Song Meaning
This poem lays bare the destructive power of unexpressed rage, contrasting the healthy release of anger with a friend against the festering of wrath towards an enemy. When the narrator tells his friend he's angry, the feeling dissipates. But when he harbors anger towards his foe, it grows, nurtured by fear, tears, smiles, and deceit. This internal cultivation transforms the hidden resentment into a tangible, alluring 'apple bright.'
The central tension lies in the deliberate, insidious nurturing of this negative emotion. The narrator doesn't just *feel* anger; he actively *waters* it with tears and *suns* it with smiles and wiles. This imagery suggests a conscious, albeit twisted, effort to cultivate the rage, making it appear beautiful and desirable to the foe, who is ultimately drawn to its fatal allure. The contrast between outward smiles and inner deceit is particularly chilling.

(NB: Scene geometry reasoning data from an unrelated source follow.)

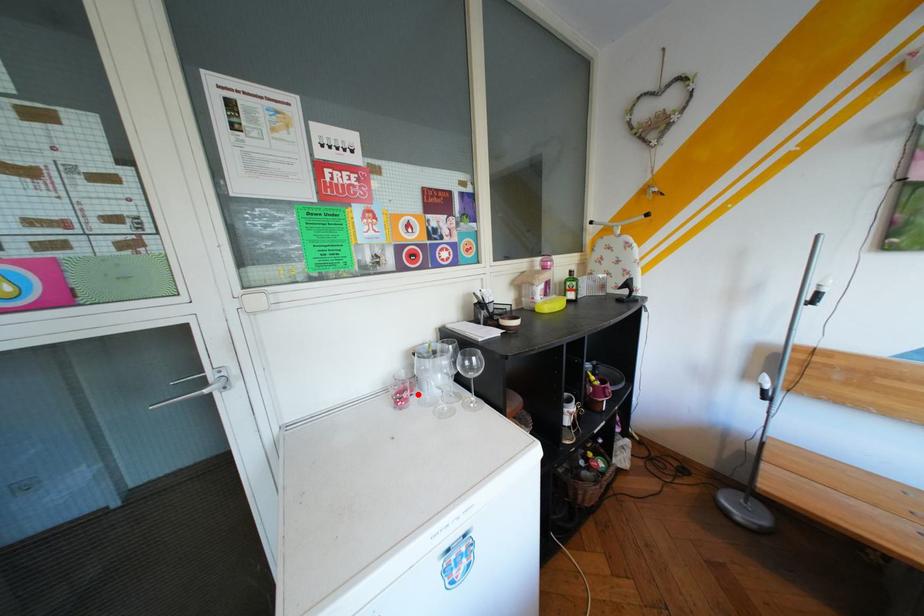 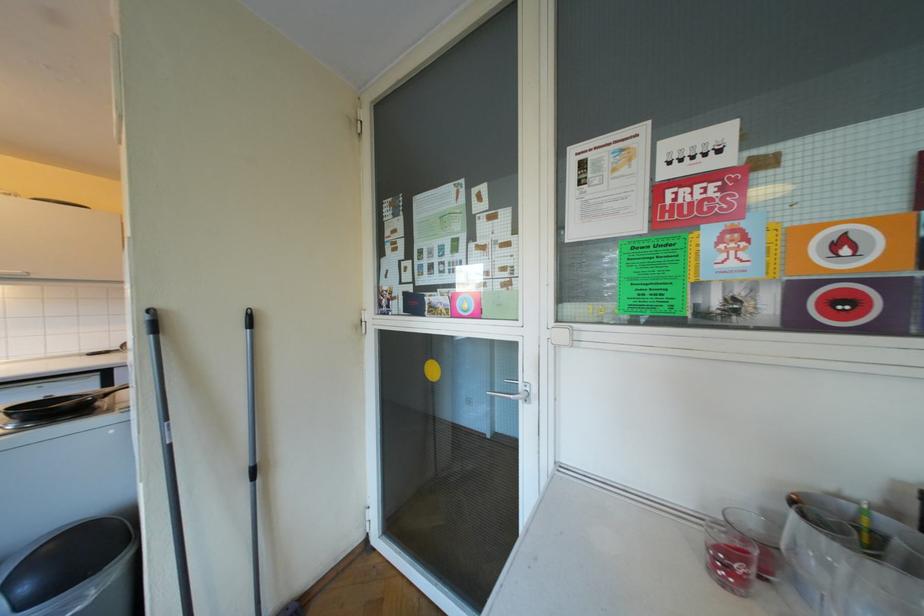 Locate, in the second image, the point that corresponds to the highlighted location in the first image.

(752, 567) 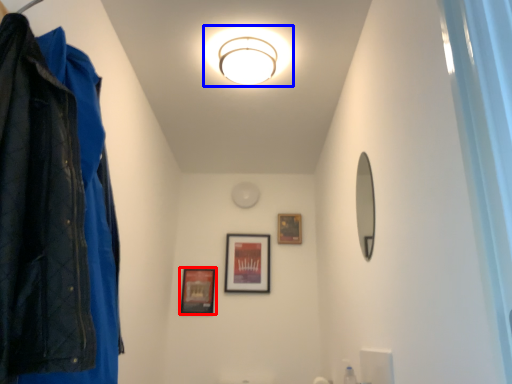 Question: Which point is closer to the camera, picture frame (highlighted by a red box) or light fixture (highlighted by a blue box)?

Choices:
 (A) picture frame
 (B) light fixture

Answer: (B) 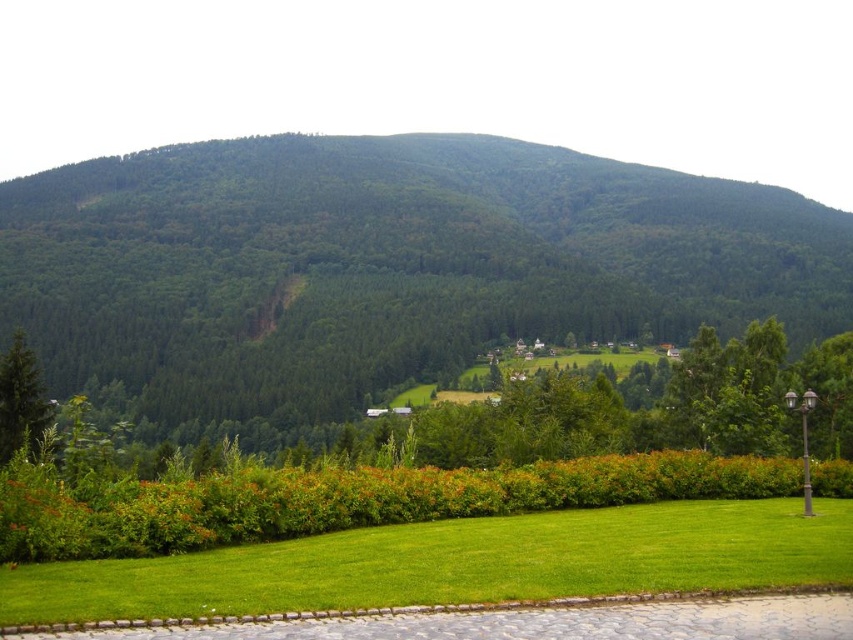 Question: Which object is closer to the camera taking this photo?

Choices:
 (A) green matte tree at lower left
 (B) green forested mountain at upper center
 (C) green lawn at center

Answer: (C)

Question: Is green forested mountain at upper center thinner than green lawn at center?

Choices:
 (A) yes
 (B) no

Answer: (B)

Question: Estimate the real-world distances between objects in this image. Which object is closer to the green matte tree at lower left?

Choices:
 (A) green forested mountain at upper center
 (B) green lawn at center

Answer: (B)

Question: Does green forested mountain at upper center appear over green lawn at center?

Choices:
 (A) yes
 (B) no

Answer: (A)

Question: Does green forested mountain at upper center have a greater width compared to green matte tree at lower left?

Choices:
 (A) no
 (B) yes

Answer: (B)

Question: Estimate the real-world distances between objects in this image. Which object is farther from the green lawn at center?

Choices:
 (A) green matte tree at lower left
 (B) green forested mountain at upper center

Answer: (B) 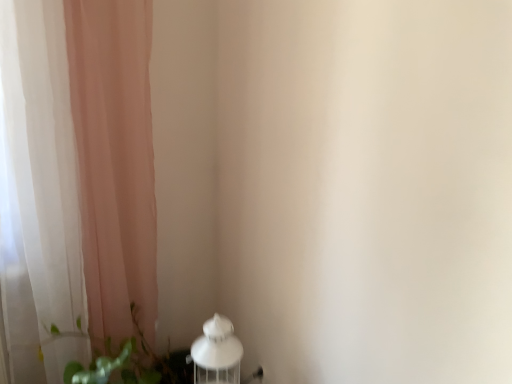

The poem's most striking craft element is the extended metaphor of the poison tree. The abstract emotion of anger is rendered as a literal plant, growing day and night, bearing fruit. This personification of wrath makes its development and deadly outcome starkly visible. The final image of the foe lying dead beneath the tree, with the narrator 'glad to see,' is a grim testament to the destructive harvest of suppressed, cultivated anger.